3. Make a prediction:
 - Classification: The class label is chosen by majority voting among the K neighbors. Example: If k=5 and neighbors = [A, A, B, A, C] then predicted class = A.
  - Regression: The prediction is the average (or weighted average) of the target values of the K neighbors. Example: If neighbor values = [50, 55, 60] and K=3 then predicted value = 55.
---

**Question 2: What is the Curse of Dimensionality and how does it affect KNN performance?**

->
- The Curse of Dimensionality refers to challenges that arise when data has a very high number of features (dimensions). As the number of dimensions increases:
1. Data sparsity: Points become widely spread out, making the feature space sparse.
2. Distance metrics lose effectiveness: In high dimensions, the difference between nearest and farthest neighbors becomes negligible, so “closeness” is not meaningful.
3. Higher computational cost: More features mean more distance calculations, increasing complexity.
---
**Effect on KNN performance:**
- Since KNN depends on distance measures, in high dimensions it struggles to identify truly close neighbors.
- As a result, neighbors become less meaningful, leading to poor classification/regression accuracy and a higher risk of overfitting.
---

**Question 3: What is Principal Component Analysis (PCA)? How is it different from feature selection?**

->
- PCA is an unsupervised dimensionality reduction technique.
- It transforms the original correlated features into a new set of uncorrelated variables called principal components.
- These components are linear combinations of the original features and are ordered such that:
  - The first principal component (PC1) captures the maximum variance.
  - The second (PC2) captures the next highest variance, and so on.
- Goalis to reduce the dataset to fewer dimensions while retaining as much information (variance) as possible.
---
**Difference between PCA and Feature Selection:**

**1. PCA :**

- Creates new features (principal components) as combinations of original features.
- New features are less interpretable since they are mixes of original features.
- Focus: reduce dimensions while preserving variance in the data.

**2. Feature Selection:**

- Selects a subset of the original features (no new features are created).
- Retains interpretability since features remain in their original form.
- Focus: choose only the most relevant features and discard redundant/irrelevant ones.
---

**Question 4: What are eigenvalues and eigenvectors in PCA, and why are they important?**

->
- In PCA, we calculate the covariance matrix of the data, and then perform eigen decomposition.
- This gives us eigenvalues and eigenvectors.
---
**1. Eigenvectors (Principal Components):**
- Eigenvectors represent the directions (axes) in the feature space along which the data varies the most.
- Each eigenvector is a principal component.
- They define the new coordinate system for the transformed data.

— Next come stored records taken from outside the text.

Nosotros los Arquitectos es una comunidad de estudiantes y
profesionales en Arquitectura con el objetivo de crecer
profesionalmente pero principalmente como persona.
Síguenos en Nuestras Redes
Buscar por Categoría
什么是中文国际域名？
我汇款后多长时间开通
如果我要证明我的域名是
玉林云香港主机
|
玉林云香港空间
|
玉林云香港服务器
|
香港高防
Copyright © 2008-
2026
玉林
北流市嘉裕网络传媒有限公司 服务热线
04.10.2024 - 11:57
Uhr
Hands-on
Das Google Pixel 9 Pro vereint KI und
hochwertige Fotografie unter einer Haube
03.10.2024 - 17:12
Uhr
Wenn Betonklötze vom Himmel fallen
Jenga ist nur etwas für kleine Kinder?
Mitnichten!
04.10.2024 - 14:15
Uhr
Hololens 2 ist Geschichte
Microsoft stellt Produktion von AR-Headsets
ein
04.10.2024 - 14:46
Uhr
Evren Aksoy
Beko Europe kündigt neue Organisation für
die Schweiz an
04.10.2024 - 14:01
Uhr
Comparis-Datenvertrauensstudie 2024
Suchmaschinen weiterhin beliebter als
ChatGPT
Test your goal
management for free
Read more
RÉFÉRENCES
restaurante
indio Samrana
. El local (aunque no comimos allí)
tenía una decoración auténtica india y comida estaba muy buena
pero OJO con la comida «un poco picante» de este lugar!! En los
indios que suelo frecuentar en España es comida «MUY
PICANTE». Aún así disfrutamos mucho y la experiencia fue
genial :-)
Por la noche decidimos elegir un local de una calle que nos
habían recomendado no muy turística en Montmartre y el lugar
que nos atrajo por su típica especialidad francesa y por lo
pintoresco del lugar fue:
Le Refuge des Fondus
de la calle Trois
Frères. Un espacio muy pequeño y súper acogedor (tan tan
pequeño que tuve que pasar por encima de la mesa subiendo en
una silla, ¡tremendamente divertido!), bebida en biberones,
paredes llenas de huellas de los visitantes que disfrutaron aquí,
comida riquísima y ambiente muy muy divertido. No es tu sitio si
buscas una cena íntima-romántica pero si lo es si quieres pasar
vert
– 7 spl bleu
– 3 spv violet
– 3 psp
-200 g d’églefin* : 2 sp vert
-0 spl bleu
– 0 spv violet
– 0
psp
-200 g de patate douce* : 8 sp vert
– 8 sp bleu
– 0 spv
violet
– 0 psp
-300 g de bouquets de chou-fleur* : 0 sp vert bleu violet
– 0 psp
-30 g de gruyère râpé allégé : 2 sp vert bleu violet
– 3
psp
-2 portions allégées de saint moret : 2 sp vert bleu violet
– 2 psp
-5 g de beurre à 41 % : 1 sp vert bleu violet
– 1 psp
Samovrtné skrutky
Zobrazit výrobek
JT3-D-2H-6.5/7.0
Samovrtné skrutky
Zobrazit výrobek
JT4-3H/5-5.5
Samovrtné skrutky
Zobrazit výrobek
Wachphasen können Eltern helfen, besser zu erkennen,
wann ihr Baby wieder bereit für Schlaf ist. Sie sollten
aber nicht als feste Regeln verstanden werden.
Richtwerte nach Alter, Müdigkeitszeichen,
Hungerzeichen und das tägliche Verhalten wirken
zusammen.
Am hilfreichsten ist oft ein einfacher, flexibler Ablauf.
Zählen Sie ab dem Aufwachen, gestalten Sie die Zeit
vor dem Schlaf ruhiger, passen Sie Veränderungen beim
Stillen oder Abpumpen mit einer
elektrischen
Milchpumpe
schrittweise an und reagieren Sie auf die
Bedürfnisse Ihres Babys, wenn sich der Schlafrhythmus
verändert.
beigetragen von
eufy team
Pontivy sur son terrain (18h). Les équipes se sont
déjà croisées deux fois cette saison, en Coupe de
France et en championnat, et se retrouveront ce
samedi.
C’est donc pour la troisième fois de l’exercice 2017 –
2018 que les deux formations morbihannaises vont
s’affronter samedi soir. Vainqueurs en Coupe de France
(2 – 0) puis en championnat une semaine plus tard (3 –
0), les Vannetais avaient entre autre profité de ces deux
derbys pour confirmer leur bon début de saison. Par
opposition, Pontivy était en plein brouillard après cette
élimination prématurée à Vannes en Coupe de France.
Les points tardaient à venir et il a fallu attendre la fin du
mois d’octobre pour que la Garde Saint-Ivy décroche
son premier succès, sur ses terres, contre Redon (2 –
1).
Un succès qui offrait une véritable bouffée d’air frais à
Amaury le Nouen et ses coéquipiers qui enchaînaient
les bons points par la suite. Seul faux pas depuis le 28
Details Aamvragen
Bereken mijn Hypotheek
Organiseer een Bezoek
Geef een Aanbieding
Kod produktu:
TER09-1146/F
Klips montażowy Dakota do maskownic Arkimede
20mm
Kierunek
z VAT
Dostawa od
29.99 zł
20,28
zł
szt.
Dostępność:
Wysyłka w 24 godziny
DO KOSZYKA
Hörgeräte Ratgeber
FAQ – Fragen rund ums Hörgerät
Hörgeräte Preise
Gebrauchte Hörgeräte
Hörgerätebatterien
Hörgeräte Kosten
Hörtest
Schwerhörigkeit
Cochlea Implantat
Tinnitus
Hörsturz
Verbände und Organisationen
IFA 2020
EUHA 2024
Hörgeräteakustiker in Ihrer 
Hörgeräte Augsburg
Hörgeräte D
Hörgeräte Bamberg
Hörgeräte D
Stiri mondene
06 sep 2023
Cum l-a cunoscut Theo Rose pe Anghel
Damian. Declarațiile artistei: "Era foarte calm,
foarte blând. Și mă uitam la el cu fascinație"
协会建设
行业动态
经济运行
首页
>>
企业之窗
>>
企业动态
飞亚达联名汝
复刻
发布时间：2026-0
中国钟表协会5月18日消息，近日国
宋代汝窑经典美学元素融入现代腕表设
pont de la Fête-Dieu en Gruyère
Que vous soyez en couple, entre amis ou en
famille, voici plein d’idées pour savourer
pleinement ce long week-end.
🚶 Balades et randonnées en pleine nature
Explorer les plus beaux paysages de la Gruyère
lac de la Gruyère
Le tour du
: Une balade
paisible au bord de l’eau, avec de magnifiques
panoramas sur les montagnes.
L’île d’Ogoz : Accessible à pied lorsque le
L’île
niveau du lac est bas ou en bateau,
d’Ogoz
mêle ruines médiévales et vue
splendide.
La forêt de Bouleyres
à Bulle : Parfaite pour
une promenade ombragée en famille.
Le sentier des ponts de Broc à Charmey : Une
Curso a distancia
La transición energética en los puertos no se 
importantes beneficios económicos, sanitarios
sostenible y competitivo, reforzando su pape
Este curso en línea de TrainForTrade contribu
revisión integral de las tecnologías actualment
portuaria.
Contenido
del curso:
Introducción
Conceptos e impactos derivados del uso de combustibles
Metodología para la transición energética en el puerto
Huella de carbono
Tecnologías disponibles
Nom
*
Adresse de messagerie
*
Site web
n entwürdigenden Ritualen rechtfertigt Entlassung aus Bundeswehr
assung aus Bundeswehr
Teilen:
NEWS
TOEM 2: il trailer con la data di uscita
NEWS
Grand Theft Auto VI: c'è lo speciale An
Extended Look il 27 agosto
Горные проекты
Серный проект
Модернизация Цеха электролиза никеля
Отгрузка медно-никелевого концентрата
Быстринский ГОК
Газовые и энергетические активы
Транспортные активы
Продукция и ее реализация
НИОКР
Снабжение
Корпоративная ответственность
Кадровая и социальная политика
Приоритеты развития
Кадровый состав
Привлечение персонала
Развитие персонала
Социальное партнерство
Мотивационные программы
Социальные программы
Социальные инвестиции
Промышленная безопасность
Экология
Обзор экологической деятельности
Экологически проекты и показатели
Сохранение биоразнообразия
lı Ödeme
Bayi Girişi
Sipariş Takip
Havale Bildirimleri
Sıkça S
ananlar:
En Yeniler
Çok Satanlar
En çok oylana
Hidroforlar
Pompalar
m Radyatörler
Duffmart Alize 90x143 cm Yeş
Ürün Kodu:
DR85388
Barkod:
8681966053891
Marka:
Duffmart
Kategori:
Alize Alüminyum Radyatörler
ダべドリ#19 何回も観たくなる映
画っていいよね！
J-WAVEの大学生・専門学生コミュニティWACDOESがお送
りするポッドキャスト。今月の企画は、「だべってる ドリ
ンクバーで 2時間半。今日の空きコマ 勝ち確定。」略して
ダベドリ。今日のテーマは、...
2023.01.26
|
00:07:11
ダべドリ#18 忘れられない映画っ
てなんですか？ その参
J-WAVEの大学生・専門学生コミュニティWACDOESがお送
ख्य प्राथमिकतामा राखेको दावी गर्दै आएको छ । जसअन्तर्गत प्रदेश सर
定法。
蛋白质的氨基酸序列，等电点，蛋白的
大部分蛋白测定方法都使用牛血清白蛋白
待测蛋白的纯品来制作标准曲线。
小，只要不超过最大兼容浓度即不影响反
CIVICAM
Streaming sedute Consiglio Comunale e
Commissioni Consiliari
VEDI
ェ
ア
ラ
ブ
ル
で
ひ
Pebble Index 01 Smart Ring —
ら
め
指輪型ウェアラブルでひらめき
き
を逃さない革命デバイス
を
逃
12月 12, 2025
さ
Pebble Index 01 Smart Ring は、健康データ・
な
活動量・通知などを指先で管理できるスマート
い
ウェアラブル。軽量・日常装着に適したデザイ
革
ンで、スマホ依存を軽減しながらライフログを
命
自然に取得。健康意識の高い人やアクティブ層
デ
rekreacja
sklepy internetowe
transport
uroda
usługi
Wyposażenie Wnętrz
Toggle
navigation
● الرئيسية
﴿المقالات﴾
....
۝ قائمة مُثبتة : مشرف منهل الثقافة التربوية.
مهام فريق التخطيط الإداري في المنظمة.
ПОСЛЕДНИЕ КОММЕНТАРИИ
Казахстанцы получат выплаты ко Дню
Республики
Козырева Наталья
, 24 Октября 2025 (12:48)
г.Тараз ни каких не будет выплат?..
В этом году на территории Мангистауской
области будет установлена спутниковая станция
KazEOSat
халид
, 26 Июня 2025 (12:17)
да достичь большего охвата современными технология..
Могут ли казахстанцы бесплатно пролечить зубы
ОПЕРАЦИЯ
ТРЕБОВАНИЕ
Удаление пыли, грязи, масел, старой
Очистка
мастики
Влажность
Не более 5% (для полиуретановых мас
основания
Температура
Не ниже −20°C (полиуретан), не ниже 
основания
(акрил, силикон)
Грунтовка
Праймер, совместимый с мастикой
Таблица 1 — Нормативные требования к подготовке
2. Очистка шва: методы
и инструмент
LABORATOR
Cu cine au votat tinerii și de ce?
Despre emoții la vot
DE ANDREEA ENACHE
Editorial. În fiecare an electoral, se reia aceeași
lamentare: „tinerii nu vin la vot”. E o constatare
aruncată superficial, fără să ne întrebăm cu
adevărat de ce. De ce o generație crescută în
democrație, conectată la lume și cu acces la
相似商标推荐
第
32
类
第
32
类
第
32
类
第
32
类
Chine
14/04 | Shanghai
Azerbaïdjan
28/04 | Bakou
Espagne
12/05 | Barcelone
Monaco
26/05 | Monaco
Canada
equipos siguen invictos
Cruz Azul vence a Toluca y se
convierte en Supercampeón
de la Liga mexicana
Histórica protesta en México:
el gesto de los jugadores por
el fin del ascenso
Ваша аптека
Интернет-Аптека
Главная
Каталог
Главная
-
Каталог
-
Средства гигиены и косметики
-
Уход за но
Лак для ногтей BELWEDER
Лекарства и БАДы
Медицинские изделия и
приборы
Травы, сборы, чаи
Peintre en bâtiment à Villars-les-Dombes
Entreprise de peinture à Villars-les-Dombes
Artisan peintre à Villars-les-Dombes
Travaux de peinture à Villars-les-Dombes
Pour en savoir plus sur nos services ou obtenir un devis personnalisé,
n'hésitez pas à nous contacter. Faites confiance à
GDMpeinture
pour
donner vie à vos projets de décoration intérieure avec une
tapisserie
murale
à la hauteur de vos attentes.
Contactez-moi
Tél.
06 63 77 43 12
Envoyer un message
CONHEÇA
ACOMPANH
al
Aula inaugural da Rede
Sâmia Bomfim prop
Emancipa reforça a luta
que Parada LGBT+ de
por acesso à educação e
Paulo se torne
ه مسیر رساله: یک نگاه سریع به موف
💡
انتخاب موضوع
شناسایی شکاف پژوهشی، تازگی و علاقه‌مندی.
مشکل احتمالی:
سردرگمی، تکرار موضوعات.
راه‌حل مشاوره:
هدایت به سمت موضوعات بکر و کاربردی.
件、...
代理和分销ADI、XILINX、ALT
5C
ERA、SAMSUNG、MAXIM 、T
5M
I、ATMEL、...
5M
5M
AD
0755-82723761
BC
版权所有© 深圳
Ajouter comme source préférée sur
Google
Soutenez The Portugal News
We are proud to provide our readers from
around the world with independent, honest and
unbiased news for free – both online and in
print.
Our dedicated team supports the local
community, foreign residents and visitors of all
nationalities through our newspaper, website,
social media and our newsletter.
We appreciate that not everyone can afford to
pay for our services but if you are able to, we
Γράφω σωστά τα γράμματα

**2. Eigenvalues (Variance Explained):**
- Eigenvalues tell us how much variance in the data is captured by its corresponding eigenvector (principal component).
- Larger eigenvalue → that component explains more variance in the dataset.
- Example: If eigenvalue of PC1 = 3.2 and PC2 = 1.1 → PC1 explains more information.
---
**Importance in PCA:**
1. Eigenvectors = directions of maximum variance (new axes).
2. Eigenvalues = amount of variance captured along each eigenvector.
3. By sorting eigenvalues (largest → smallest), we decide which principal components to keep.
---

**Question 5: How do KNN and PCA complement each other when applied in a single pipeline?**

->
**1. Reducing Dimensionality:**
- High-dimensional data causes the curse of dimensionality, where distances become less meaningful for KNN.
- PCA reduces the number of dimensions, making distance comparisons in KNN more reliable.

**2. Noise Reduction:**

- PCA removes low-variance components (which are often noise).
- Cleaner data improves KNN’s accuracy.

**3. Computation Efficiency:**
- KNN requires distance calculation with all features → expensive in high dimensions.
- PCA reduces features, lowering computation cost.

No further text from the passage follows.